Regional variation in mRNA transcript abundance within the ventricular wall.

Previous studies have shown that regional variation in ion channel gene expression contributes to electrical heterogeneity within the walls of the cardiac ventricles. To map the extent of regional variation in gene expression in the ventricular walls and to begin to understand its genesis we have performed a microarray analysis of gene expression in the epicardial and endocardial tissues of the rat adult left ventricle. While the vast majority of the genes are expressed at uniform levels across the ventricular wall, a total of 36 transcripts (representing less than 0.1% of the genes expressed in the ventricle) are expressed more abundantly in either epicardium or endocardium. One of these differentially expressed genes is the sodium channel gene Scn5a, which is expressed at higher levels in the endocardium than in the epicardium of rat heart. The transcription factor genes Irx3, Irx5 and Etv1 were found to be expressed in transmural gradients across the ventricular wall of rat heart and also of canine heart. The Irx3 and Irx5 genes were expressed in an inverse pattern to that of the Kcnd2 (Kv4.2) gene in rat heart, suggesting that these transcription factors may act as negative regulators of Kcnd2 expression in vivo.

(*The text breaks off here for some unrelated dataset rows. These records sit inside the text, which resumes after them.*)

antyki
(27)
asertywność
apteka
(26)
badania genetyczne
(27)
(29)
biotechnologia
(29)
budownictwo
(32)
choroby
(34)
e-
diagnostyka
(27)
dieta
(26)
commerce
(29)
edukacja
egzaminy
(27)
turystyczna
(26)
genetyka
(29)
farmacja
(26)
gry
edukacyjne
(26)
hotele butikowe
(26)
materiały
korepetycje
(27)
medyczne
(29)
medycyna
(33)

Comparison of different probe-level analysis techniques for oligonucleotide microarrays.

Three different software packages for the probe-level analysis of high-density oligonucleotide microarray data were compared using an experiment-derived data set that was validated using real-time PCR. The efficiency with which these three programs could identify true positives in this data set was assessed. In addition, estimates of false-positive and false-negative rates were determined. The performance of the programs using very small data sets was also compared, and recommendations for use are suggested.

Concordant expression of KChIP2 mRNA, protein and transient outward current throughout the canine ventricle.

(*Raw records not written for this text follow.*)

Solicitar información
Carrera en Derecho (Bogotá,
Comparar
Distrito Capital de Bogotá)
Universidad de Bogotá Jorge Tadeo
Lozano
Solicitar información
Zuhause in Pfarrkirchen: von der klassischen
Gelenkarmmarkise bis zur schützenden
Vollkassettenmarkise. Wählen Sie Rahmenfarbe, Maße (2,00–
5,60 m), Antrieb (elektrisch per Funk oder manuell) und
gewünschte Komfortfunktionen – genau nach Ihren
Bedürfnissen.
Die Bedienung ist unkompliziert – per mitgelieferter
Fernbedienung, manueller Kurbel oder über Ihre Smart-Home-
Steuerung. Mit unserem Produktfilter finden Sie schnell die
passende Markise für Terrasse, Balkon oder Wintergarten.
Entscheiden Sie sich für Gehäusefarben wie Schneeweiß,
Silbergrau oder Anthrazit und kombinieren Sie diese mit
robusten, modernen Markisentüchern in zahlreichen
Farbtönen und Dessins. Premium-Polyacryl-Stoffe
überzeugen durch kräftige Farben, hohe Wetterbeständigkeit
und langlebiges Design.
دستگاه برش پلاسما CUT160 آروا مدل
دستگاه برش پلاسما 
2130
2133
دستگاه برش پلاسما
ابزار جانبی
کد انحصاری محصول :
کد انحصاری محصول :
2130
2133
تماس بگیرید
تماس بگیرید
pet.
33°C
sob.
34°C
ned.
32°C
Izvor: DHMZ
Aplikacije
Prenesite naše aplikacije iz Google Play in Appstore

Expression of the transient outward K+ current (Ito) was analysed in nine different regions of the canine ventricle. In addition to the previously described transmural gradients in the right and left ventricular free walls, an inverted U-shaped pattern of Ito expression was observed in the interventricular septum. The mRNA and protein expression for the K+ channel beta subunit KChIP2 were examined in the same tissues. The KChIP2 protein levels closely matched mRNA expression in all regions of the ventricle and paralleled the density of Ito. The global pattern of gene expression in human epicardial and endocardial tissue was examined using microarrays. Only 0.1 % of the genes expressed in the human ventricle displayed the same expression pattern as the KChIP2 gene in left ventricle. It is unlikely, therefore, that the reported distribution of KChIP2 protein within the ventricle can be explained by a cross-reaction of the anti-KChIP2 antibody with a different protein. It is concluded that transcriptional regulation of the KChIP2 gene is a primary determinant of Ito expression in heart.